The point is that sound organizes life, whether it’s the cacophonous caterwaul of raccoons chasing each other through the garbage at 3AM, the inconsistent noise of a busy intersection downtown, or the regulated rhythms of recorded sound at home or in a concert environment. Honig’s not the first to try and walk the line between music and noise (if there is one at all), exploiting samples of everyday mundane sounds into re-ordered soundscapes, but his emphasis on the “mundane” in the equation—as opposed to say, Herbert, who refashions his debris into house and disco epics—puts him in a category with folks like Alejandra and Aeron, even if his work doesn’t particularly sound much like the aleatoric fieldwork of Bousha Blue Blazes (2003).

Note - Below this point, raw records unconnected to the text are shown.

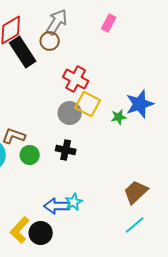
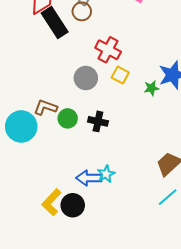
yellow square: (88, 104) -> (120, 75), size x0.7
gray circle: (70, 113) -> (86, 78), moved
green circle: (30, 155) -> (68, 118), moved

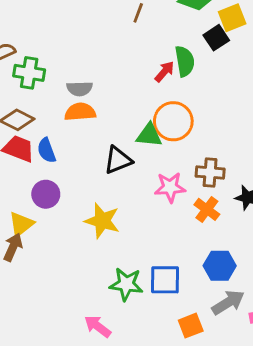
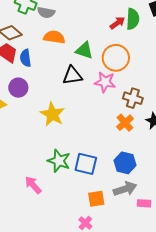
gray semicircle: (80, 89) -> (46, 12), moved
green triangle: (149, 135) -> (84, 50), moved
pink star: (170, 187) -> (105, 82), moved

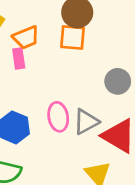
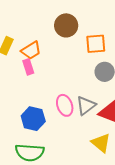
orange square: (72, 38) -> (96, 44), moved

In practice, he sounds somewhere between those two poles, falling closer to Tim Hecker or Philip Jeck but working under different constraints. Honig sets his mass culture sound objects to rhythm, splicing his sound samples against chunky water-wheel kick drums and coughing accents to create intensely organic tracks that sound like they might crumble apart like a six-year old cheddar if you try to listen too hard. There are hints of the Books, but without the drawn-out pop pedantry (which isn’t quite a criticism); there are skirmishes with the more straightforward microhouse of Kompakt artists, though but Honig isn’t trying to set a dance floor ablaze. Instead, a track like “Homemade Debris” simply spirals eloquently over a placid beat, with blustery, expansive piano glaze surrounding the fumbles and skiffles of the source material: it could be woodwork, or teeth care, or walking on a uneven deck. What those samples are doesn’t matter so much as the vitality their bustle evokes, or, in contrast, the juxtaposition their absence creates over the track’s second half as the chords slow down and dissipate.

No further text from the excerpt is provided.